Óenach Tailten brought the Irish Kings together, to a landscape of governance in Meath, and under a truce would settle disputes between each other.
Honoring the dead was extremely important to the ancient Irish, as it is today, so more Óenach’s started occurring in various locations in Ireland.
The date of the first Óenach Tailten is often debated but may have been as early as the Neolithic period. The last Óenach was held during the time of the time Norman Invasion.
Customs celebrating Lughnasadh
Hilltops, mountains, and on riverbanks are the main locations to celebrate Lughnasadh. Festivities included feasts with the newly harvested crops, making of bread, entertainment with music and dance, matchmaking, trading and competitive sporting games, most notably the Tailteann Games where there would have been displays of wrestling, spear throwing, running, long and high jump and horse racing. There were also contests of storytelling and gold smithery.

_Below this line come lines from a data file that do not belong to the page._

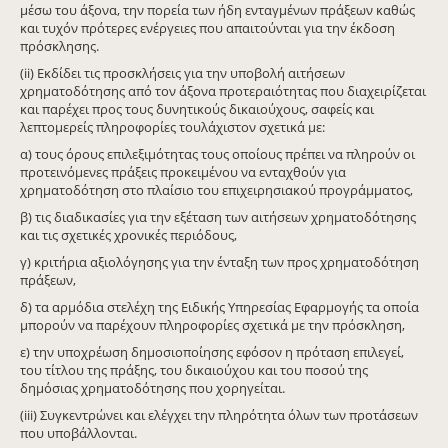
μέσω του άξονα, την πορεία των ήδη ενταγμένων πράξεων καθώς
και τυχόν πρότερες ενέργειες που απαιτούνται για την έκδοση
πρόσκλησης.
(ii) Εκδίδει τις προσκλήσεις για την υποβολή αιτήσεων
χρηματοδότησης από τον άξονα προτεραιότητας που διαχειρίζεται
και παρέχει προς τους δυνητικούς δικαιούχους, σαφείς και
λεπτομερείς πληροφορίες τουλάχιστον σχετικά με:
α) τους όρους επιλεξιμότητας τους οποίους πρέπει να πληρούν οι
προτεινόμενες πράξεις προκειμένου να ενταχθούν για
χρηματοδότηση στο πλαίσιο του επιχειρησιακού προγράμματος,
β) τις διαδικασίες για την εξέταση των αιτήσεων χρηματοδότησης
και τις σχετικές χρονικές περιόδους,
γ) κριτήρια αξιολόγησης για την ένταξη των προς χρηματοδότηση
πράξεων,
δ) τα αρμόδια στελέχη της Ειδικής Υπηρεσίας Εφαρμογής τα οποία
μπορούν να παρέχουν πληροφορίες σχετικά με την πρόσκληση,
ε) την υποχρέωση δημοσιοποίησης εφόσον η πρόταση επιλεγεί,
του τίτλου της πράξης, του δικαιούχου και του ποσού της
δημόσιας χρηματοδότησης που χορηγείται.
(iii) Συγκεντρώνει και ελέγχει την πληρότητα όλων των προτάσεων
που υποβάλλονται.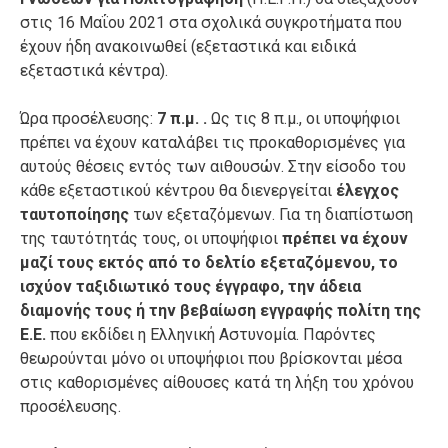
στις 16 Μαΐου 2021 στα σχολικά συγκροτήματα που
έχουν ήδη ανακοινωθεί (εξεταστικά και ειδικά
εξεταστικά κέντρα).
Ώρα προσέλευσης:
7 π.μ. .
Ως τις 8 π.μ., οι υποψήφιοι
πρέπει να έχουν καταλάβει τις προκαθορισμένες για
αυτούς θέσεις εντός των αιθουσών. Στην είσοδο του
κάθε εξεταστικού κέντρου θα διενεργείται
έλεγχος
ταυτοποίησης
των εξεταζόμενων. Για τη διαπίστωση
της ταυτότητάς τους, οι υποψήφιοι
πρέπει να έχουν
μαζί τους εκτός από το δελτίο εξεταζόμενου, το
ισχύον ταξιδιωτικό τους έγγραφο, την άδεια
διαμονής τους ή την βεβαίωση εγγραφής πολίτη της
Ε.Ε.
που εκδίδει η Ελληνική Αστυνομία. Παρόντες
θεωρούνται μόνο οι υποψήφιοι που βρίσκονται μέσα
στις καθορισμένες αίθουσες κατά τη λήξη του χρόνου
προσέλευσης.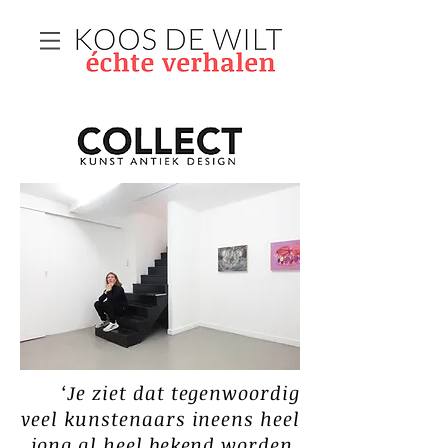
‘Je ziet dat tegenwoordig
veel kunstenaars ineens heel
jong al heel bekend worden.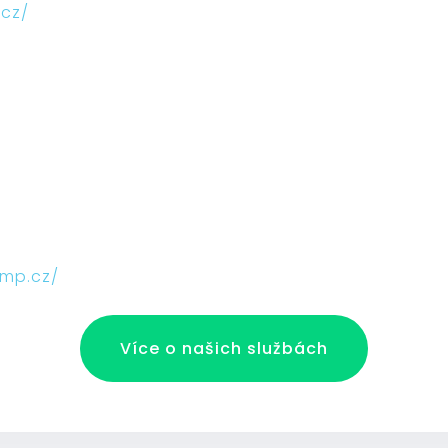
.cz/
a
1
amp.cz/
Více o našich službách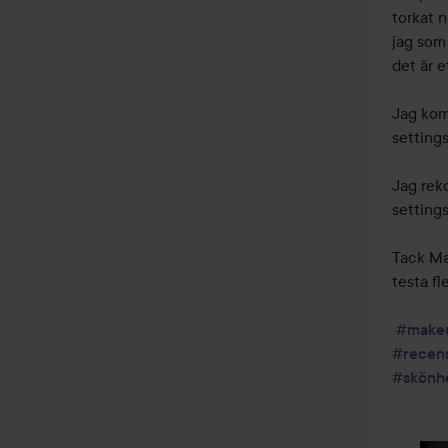
torkat n
jag som 
det är et
Jag komm
settings
Jag rek
settings
Tack Mak
testa fl
#make
#recen
#skönh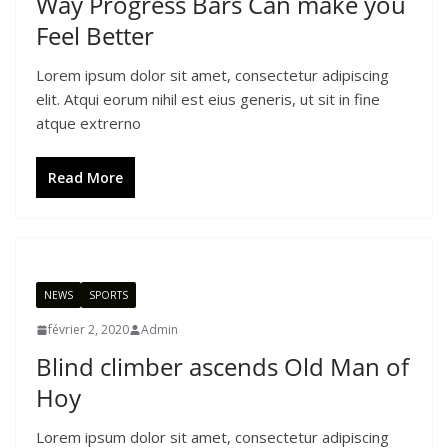
Way Progress Bars Can make you
Feel Better
Lorem ipsum dolor sit amet, consectetur adipiscing
elit. Atqui eorum nihil est eius generis, ut sit in fine
atque extrerno
Read More
NEWS
SPORTS
février 2, 2020
Admin
Blind climber ascends Old Man of
Hoy
Lorem ipsum dolor sit amet, consectetur adipiscing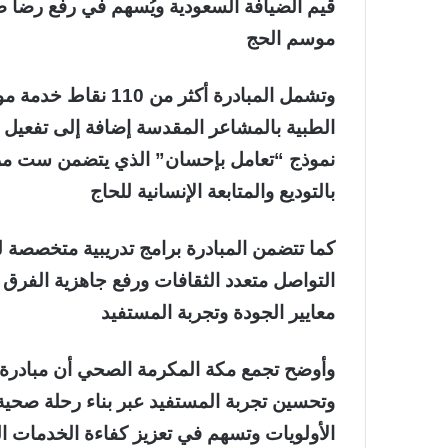
قيم الضيافة السعودية ويُسهم في رفع رضا
موسم الحج
وتشمل المبادرة أكثر
نموذج “تعامل بإحسان” الذي يتضمن ست مراح
بالتوديع والمتابعة الإنسانية للحاج
كما تتضمن المبادرة برامج تدريبية متخصصة للك
التواصل متعدد الثقافات ورفع جاهزية الفرق ا
معايير الجودة وتجربة المستفيد
وأوضح تجمع مكة المكرمة الصحي أن مبادرة “
وتحسين تجربة المستفيد عبر بناء رحلة صحية
الأولويات وتسهم في تعزيز كفاءة الخدمات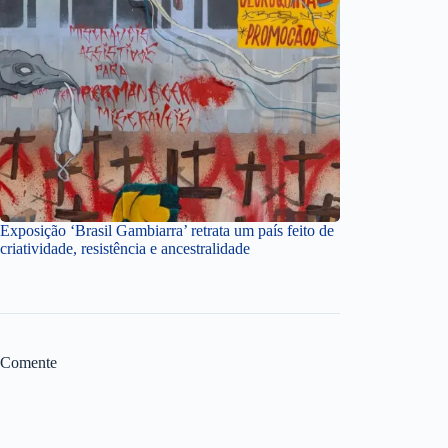
Exposição ‘Brasil Gambiarra’ retrata um país feito de
criatividade, resistência e ancestralidade
Comente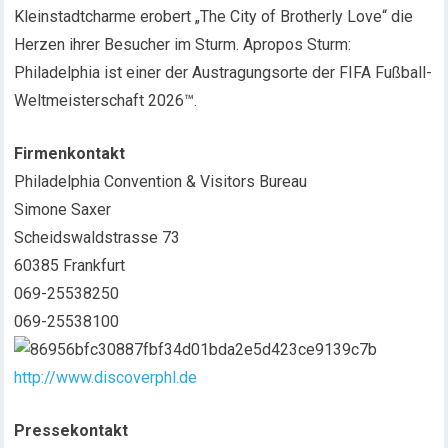
Kleinstadtcharme erobert „The City of Brotherly Love“ die
Herzen ihrer Besucher im Sturm. Apropos Sturm:
Philadelphia ist einer der Austragungsorte der FIFA Fußball-
Weltmeisterschaft 2026™.
Firmenkontakt
Philadelphia Convention & Visitors Bureau
Simone Saxer
Scheidswaldstrasse 73
60385 Frankfurt
069-25538250
069-25538100
http://www.discoverphl.de
Pressekontakt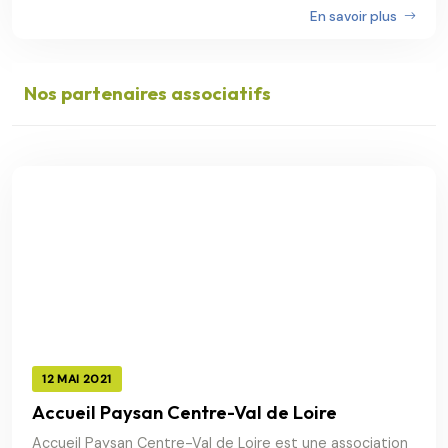
En savoir plus
Nos partenaires associatifs
12 MAI 2021
Accueil Paysan Centre-Val de Loire
Accueil Paysan Centre-Val de Loire est une association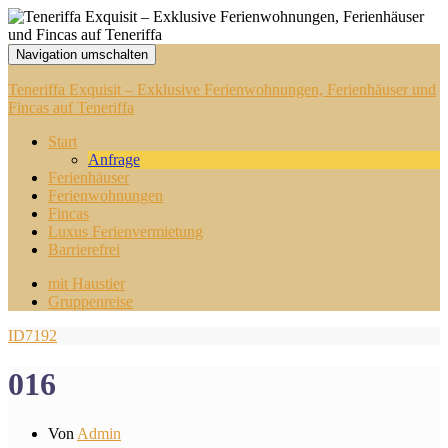
Navigation umschalten
Teneriffa Exquisit – Exklusive Ferienwohnungen, Ferienhäuser und
Fincas auf Teneriffa
Start
Anfrage
Ferienhäuser
Ferienwohnungen
Fincas
Luxus Ferienvermietung
Barrierefrei
mit Haustier
Gruppenreise
ID7192
016
Von
Admin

As with other seasonal festivals celebrations included bonfires, likely to honor the sun god and to give praise for the good weather. The pagan marriage ritual of hand-fasting would have taken place at these festivals where a couple would be bound together with ribbon and could have a trial marriage lasting a year and a day. (Possibly the origin of the term tying the knot).
Modern Day Customs
Lughnasadh is still celebrated in Ireland today. It is celebrated in Ballycastle, County Antrim known as the Auld Lammas Fair usually towards the end of August where people will wander through the markets eating the traditional Yellow Man.
There is also a celebration held at Carrickfergus Castle where there are reenactments of how daily life would have been lived. You can also expect to see traditional festivals in Gaoth Dobhair, Sligo, Brandon and Rathangan. The most popular is Puck Fair held in Killorglin County Kerry, traced back to the 16th Century but has its roots in Lughnasadh.
The mountain pilgrimage Croagh Patrick in County Mayo takes place year. The pilgrimage attracts tens of thousands of pilgrims as the Catholic Church chose Lughnasadh to bless the fields.
Some organisations, such as Shannon Heritage, also hold events to mark Lughnasadh.
We may never see the full extent of what the Óenach Tailten would have been really like. However, we should remember how important these events were and still are in Irish society.